Let me preface this by saying that I'm prepared to accept that I'm just not doing something right, however:
I think there's a hole big enough to fit a Mac truck through in the Paypal IPN module.
Say you've got an item that's a downloadable item worth $25. Bob checks out using Paypal IPN and is directed to Paypal, where he's presented with option of paying $25 for his purchase. Meanwhile, his order has already been created with a status of Paypal Processing - download is not yet available.
Being the sneaky sort, Bob checks the URL at Paypal and, lo!, there, not particulary well hidden in the URL is the PRICE of the item he's about to purchase. Bob snickers to himself and changes the price from $25.00 to $0.01, then resubmits. Sure enough, Paypal pops up a fresh page that allows him to pay $0.01 for this item now.

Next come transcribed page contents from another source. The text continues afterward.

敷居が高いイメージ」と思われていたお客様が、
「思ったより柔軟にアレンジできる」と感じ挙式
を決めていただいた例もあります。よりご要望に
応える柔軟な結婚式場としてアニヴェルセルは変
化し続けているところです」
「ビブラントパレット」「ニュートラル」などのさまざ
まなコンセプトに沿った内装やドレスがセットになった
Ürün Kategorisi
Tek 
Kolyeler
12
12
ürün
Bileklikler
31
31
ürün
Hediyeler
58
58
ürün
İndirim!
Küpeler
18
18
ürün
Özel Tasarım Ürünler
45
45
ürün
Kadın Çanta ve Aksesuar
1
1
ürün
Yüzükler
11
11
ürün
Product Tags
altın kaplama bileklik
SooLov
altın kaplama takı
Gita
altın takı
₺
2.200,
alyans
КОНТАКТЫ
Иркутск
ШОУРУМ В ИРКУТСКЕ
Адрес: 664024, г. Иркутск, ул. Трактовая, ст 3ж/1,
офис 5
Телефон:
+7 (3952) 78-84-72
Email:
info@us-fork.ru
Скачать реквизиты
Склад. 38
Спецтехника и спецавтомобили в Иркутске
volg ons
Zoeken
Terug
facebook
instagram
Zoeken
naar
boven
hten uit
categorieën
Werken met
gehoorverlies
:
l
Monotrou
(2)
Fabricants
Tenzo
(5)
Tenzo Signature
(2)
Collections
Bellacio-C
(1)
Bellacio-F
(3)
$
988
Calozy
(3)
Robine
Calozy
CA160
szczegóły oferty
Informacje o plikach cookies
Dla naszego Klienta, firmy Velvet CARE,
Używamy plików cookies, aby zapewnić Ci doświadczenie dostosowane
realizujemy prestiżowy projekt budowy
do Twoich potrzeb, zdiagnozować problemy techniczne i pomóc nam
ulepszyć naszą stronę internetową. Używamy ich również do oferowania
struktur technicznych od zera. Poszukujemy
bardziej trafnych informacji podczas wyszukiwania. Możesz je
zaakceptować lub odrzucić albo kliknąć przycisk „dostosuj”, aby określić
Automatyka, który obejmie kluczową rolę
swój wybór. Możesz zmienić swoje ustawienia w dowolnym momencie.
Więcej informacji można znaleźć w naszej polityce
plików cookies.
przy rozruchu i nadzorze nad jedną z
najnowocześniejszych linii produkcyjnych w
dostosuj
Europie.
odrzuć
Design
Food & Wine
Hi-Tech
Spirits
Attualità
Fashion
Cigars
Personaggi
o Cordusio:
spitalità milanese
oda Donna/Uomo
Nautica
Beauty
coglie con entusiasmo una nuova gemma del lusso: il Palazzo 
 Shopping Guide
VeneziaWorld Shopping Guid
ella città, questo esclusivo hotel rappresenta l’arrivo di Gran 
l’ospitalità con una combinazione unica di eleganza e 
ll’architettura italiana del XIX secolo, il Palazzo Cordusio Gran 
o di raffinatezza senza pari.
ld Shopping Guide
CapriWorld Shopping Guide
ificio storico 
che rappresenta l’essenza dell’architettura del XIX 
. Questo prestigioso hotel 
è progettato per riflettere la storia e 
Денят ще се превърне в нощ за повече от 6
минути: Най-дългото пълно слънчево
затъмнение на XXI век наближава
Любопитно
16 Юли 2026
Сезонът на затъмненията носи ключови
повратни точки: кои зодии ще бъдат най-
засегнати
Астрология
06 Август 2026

Bob completes his transaction, and this is where everything falls apart. Paypal sends the IPN to osCommerce saying that order # XX for Bob Dobbs has been VERIFIED.. The IPN module says VERIFIED? Great, let me just update the order status to "Paid" or whatever it's been configured to do. IT DOES NOT CHECK TO SEE HOW MUCH HAS BEEN PAID, OR IF THE AMOUNT PAID EQUALS THE AMOUNT THAT THE ORDER IS WORTH.
In this case, Bob's $25 order is now ready for download for $0.01. Quite a bargain, eh?
I've tested this over and over again, using cURL, not using cURL, test mode, not test mode, etc. This is with Paypal IPN v0981 for milestone 2.
Seems to me that a crucial step has been left out of the order verification process - but as I say, I'd not be surprised to find out I've just screwed something up :P Anyone else getting this?